**Problem details**
Word for word, the data below must be repeated in full; no picture is to be included.
===== Entries shown =====
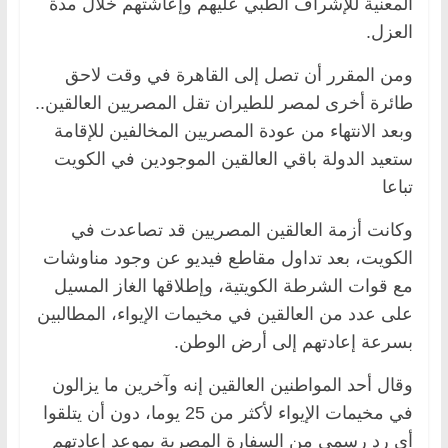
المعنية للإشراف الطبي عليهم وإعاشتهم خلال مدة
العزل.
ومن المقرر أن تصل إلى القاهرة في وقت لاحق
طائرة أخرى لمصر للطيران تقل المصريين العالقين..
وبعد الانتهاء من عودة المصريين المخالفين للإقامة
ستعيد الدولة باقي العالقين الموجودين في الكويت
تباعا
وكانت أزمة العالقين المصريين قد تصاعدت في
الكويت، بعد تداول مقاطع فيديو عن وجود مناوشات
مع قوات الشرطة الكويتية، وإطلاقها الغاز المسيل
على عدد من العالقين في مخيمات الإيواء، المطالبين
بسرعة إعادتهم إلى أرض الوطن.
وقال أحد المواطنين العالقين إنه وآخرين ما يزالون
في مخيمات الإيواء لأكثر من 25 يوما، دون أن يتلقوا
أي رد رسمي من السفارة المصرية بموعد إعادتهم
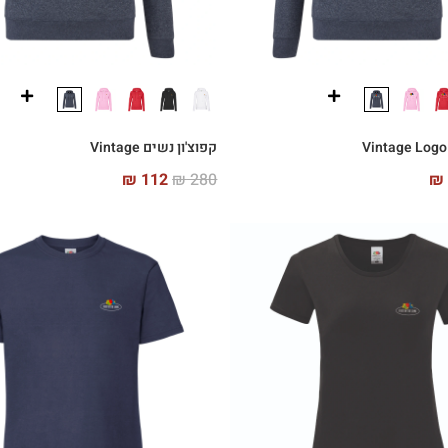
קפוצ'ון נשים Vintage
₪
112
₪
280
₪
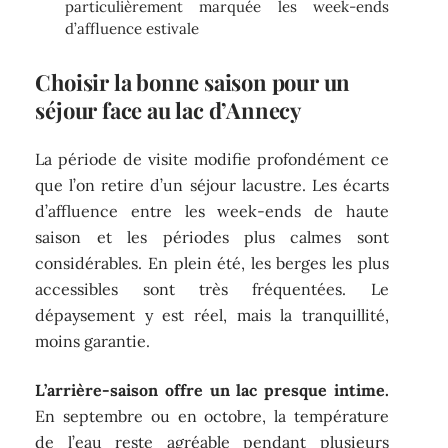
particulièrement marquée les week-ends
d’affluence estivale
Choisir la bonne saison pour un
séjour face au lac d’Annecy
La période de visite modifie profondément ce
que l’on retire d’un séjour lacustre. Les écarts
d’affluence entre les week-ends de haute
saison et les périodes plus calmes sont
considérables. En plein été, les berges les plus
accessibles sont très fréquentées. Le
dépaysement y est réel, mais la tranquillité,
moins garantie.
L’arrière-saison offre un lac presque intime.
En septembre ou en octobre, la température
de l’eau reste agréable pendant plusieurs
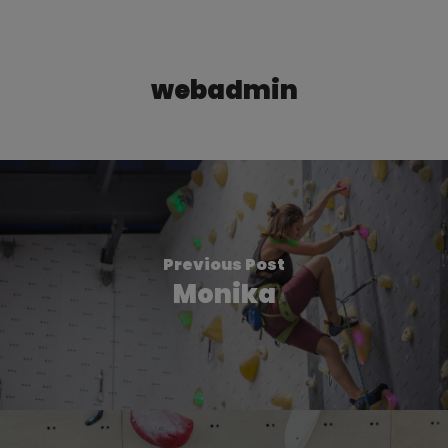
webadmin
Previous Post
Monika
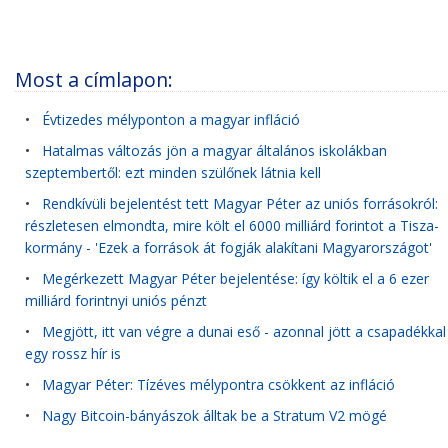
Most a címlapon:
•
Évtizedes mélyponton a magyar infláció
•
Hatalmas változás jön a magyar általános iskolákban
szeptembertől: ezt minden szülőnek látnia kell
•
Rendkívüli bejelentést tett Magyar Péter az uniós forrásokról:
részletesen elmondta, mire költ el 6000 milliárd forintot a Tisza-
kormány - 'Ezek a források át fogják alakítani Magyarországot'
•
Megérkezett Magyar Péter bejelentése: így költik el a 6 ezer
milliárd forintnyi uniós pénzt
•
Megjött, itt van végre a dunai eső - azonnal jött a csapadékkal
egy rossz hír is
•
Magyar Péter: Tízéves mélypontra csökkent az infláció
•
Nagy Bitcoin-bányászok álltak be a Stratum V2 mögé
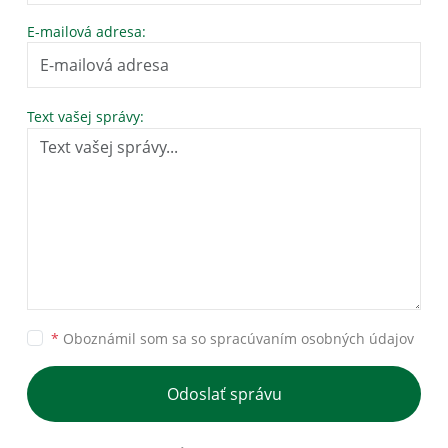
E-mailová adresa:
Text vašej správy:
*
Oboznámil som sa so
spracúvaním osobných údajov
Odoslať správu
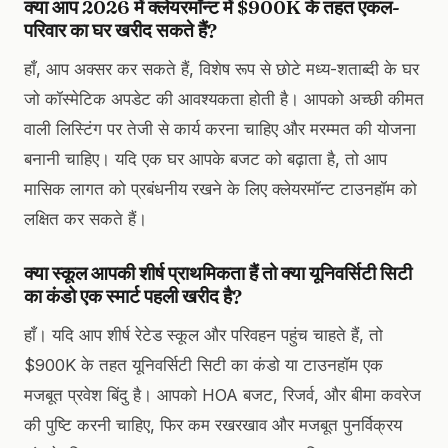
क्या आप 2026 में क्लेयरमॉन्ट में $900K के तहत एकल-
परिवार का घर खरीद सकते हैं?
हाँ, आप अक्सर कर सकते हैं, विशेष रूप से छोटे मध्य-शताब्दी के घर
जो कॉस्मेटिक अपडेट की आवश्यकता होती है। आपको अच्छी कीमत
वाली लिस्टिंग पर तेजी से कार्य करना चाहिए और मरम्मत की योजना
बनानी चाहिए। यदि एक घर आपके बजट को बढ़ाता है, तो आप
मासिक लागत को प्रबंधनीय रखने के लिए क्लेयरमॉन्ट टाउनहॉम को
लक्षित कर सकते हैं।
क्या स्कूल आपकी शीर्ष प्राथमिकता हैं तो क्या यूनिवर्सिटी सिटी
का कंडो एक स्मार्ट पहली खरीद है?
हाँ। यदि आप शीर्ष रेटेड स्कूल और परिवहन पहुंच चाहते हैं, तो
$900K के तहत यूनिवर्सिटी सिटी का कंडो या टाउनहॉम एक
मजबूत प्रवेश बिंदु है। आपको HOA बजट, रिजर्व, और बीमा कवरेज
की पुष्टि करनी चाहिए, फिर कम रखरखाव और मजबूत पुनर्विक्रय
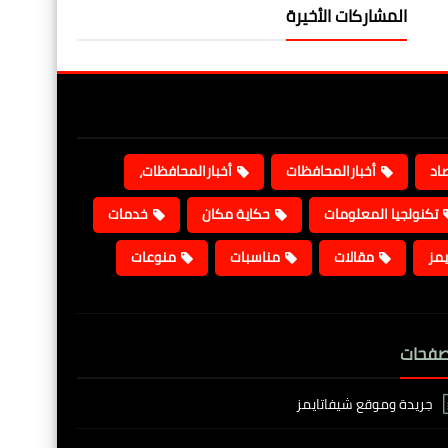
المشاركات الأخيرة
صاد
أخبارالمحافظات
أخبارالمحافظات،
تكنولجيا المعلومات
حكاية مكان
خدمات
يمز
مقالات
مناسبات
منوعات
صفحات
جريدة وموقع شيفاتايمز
=====
**Answer for this exercise**
المعنية للإشراف الطبي عليهم وإعاشتهم خلال مدة
العزل.
ومن المقرر أن تصل إلى القاهرة في وقت لاحق
طائرة أخرى لمصر للطيران تقل المصريين العالقين..
وبعد الانتهاء من عودة المصريين المخالفين للإقامة
ستعيد الدولة باقي العالقين الموجودين في الكويت
تباعا
وكانت أزمة العالقين المصريين قد تصاعدت في
الكويت، بعد تداول مقاطع فيديو عن وجود مناوشات
مع قوات الشرطة الكويتية، وإطلاقها الغاز المسيل
على عدد من العالقين في مخيمات الإيواء، المطالبين
بسرعة إعادتهم إلى أرض الوطن.
وقال أحد المواطنين العالقين إنه وآخرين ما يزالون
في مخيمات الإيواء لأكثر من 25 يوما، دون أن يتلقوا
أي رد رسمي من السفارة المصرية بموعد إعادتهم
קפוצ'ון נשים Vintage
₪
112
₪
280
₪
particulièrement marquée les week-ends
d’affluence estivale
Choisir la bonne saison pour un
séjour face au lac d’Annecy
La période de visite modifie profondément ce
que l’on retire d’un séjour lacustre. Les écarts
d’affluence entre les week-ends de haute
saison et les périodes plus calmes sont
considérables. En plein été, les berges les plus
accessibles sont très fréquentées. Le
dépaysement y est réel, mais la tranquillité,
moins garantie.
L’arrière-saison offre un lac presque intime.
En septembre ou en octobre, la température
de l’eau reste agréable pendant plusieurs
webadmin
Previous Post
Monika
Most a címlapon:
•
Évtizedes mélyponton a magyar infláció
•
Hatalmas változás jön a magyar általános iskolákban
szeptembertől: ezt minden szülőnek látnia kell
•
Rendkívüli bejelentést tett Magyar Péter az uniós forrásokról:
részletesen elmondta, mire költ el 6000 milliárd forintot a Tisza-
kormány - 'Ezek a források át fogják alakítani Magyarországot'
•
Megérkezett Magyar Péter bejelentése: így költik el a 6 ezer
milliárd forintnyi uniós pénzt
•
Megjött, itt van végre a dunai eső - azonnal jött a csapadékkal
egy rossz hír is
•
Magyar Péter: Tízéves mélypontra csökkent az infláció
•
Nagy Bitcoin-bányászok álltak be a Stratum V2 mögé
E-mailová adresa:
Text vašej správy:
*
Oboznámil som sa so
spracúvaním osobných údajov
Odoslať správu
क्या आप 2026 में क्लेयरमॉन्ट में $900K के तहत एकल-
परिवार का घर खरीद सकते हैं?
हाँ, आप अक्सर कर सकते हैं, विशेष रूप से छोटे मध्य-शताब्दी के घर
जो कॉस्मेटिक अपडेट की आवश्यकता होती है। आपको अच्छी कीमत
वाली लिस्टिंग पर तेजी से कार्य करना चाहिए और मरम्मत की योजना
बनानी चाहिए। यदि एक घर आपके बजट को बढ़ाता है, तो आप
मासिक लागत को प्रबंधनीय रखने के लिए क्लेयरमॉन्ट टाउनहॉम को
लक्षित कर सकते हैं।
क्या स्कूल आपकी शीर्ष प्राथमिकता हैं तो क्या यूनिवर्सिटी सिटी
का कंडो एक स्मार्ट पहली खरीद है?
हाँ। यदि आप शीर्ष रेटेड स्कूल और परिवहन पहुंच चाहते हैं, तो
$900K के तहत यूनिवर्सिटी सिटी का कंडो या टाउनहॉम एक
मजबूत प्रवेश बिंदु है। आपको HOA बजट, रिजर्व, और बीमा कवरेज
की पुष्टि करनी चाहिए, फिर कम रखरखाव और मजबूत पुनर्विक्रय
المشاركات الأخيرة
صاد
أخبارالمحافظات
أخبارالمحافظات،
تكنولجيا المعلومات
حكاية مكان
خدمات
يمز
مقالات
مناسبات
منوعات
صفحات
جريدة وموقع شيفاتايمز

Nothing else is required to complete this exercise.